Ce matin, le Premier ministre italien Mario Draghi a également appelé Poutine, et il a dit exactement la même chose que Scholz. “Poutine a déclaré que les contrats actuels restent en vigueur”, a déclaré Draghi après l’appel téléphonique. Néanmoins, Poutine semble avoir changé d’avis.

Comment réagit le pays étranger ?

L’Allemagne, la France et le Royaume-Uni ont déjà rejeté la demande de la Russie. Ils appellent cela une rupture de contrat, car il avait été précédemment convenu de régler en euros ou en dollars. “Les contrats sont des contrats”, a brièvement répondu le ministre français de l’Economie, Bruno Le Maire. Le porte-parole du Premier ministre britannique Boris Johnson a également déclaré que le Royaume-Uni n’avait pas l’intention de modifier les contrats.

Le ministre allemand des Affaires économiques, Robert Habeck, a déclaré que l’Allemagne est prête à tous les scénarios, même si la Russie ferme le robinet de gaz. De nombreux pays et entreprises occidentaux, y compris des sociétés énergétiques néerlandaises, ont précédemment condamné l’obligation de payer le gaz en roubles.

Le chancelier Scholz affirme que l’Allemagne a vérifié les contrats et – comme indiqué dans ceux-ci – continuera à payer en euros et parfois en dollars. Il a également communiqué ce message à Poutine, a déclaré Scholz lors d’une conférence de presse avec son collègue autrichien Karl Nehammer.

Scholz a réitéré que l’Allemagne veut devenir indépendante du pétrole et du charbon russes cette année, mais qu’il faudra plus de temps avant que le pays puisse se passer du gaz russe. La chancelière a également déclaré que les lacunes des sanctions contre la Russie devaient être comblées pour maintenir la pression sur Poutine à un niveau élevé.

Dans quelle mesure sommes-nous dépendants du gaz russe ?

L’Union européenne dépend de la Russie pour environ 40 % de son gaz naturel. L’Allemagne et l’Autriche ont activé hier la première phase de leur plan d’urgence, dans laquelle elles se préparent à un éventuel arrêt de l’approvisionnement. Une task force est mise en place pour suivre au quotidien la situation de l’approvisionnement en gaz. Le ministre Habeck a également appelé les entreprises et les familles allemandes à économiser le gaz dans la mesure du possible.

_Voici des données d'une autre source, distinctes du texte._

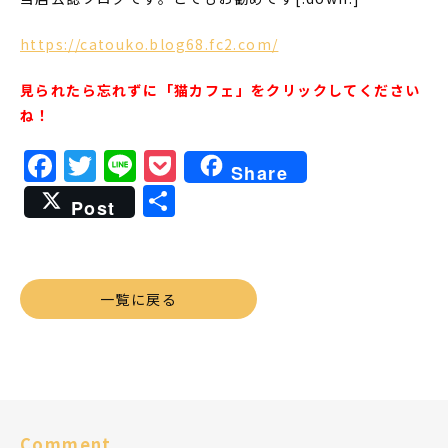
https://catouko.blog68.fc2.com/
見られたら忘れずに「猫カフェ」をクリックしてください
ね！
Facebook
Twitter
Line
Pocket
Share
共
Post
有
一覧に戻る
Comment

Le plan d’urgence prévoit trois niveaux de crise, dont un premier – celui dit alerte précoce – est activé. C’est une mesure de précaution, souligne le ministre allemand, il n’y a pas encore de pénurie.

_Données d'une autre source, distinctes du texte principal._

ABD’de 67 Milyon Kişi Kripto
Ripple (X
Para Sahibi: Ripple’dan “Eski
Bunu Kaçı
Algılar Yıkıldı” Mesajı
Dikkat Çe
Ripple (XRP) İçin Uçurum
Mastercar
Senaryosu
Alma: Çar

La Belgique a également des plans d’urgence prêts si la Russie coupe effectivement le gaz, a confirmé le gestionnaire de réseau Fluxys au début du mois. Ces plans d’urgence comprennent un « plan d’arrêt » qui a encore été affiné ces dernières semaines. Comme en Allemagne, les familles sont considérées comme des “clients protégés” et ne seront donc pas laissées pour compte, mais les consommateurs industriels pourraient, par exemple, être invités à consommer moins de gaz. D’autre part, un mécanisme européen de solidarité est également prévu, selon lequel les pays voisins doivent s’entraider selon certaines procédures en cas de pénurie de gaz.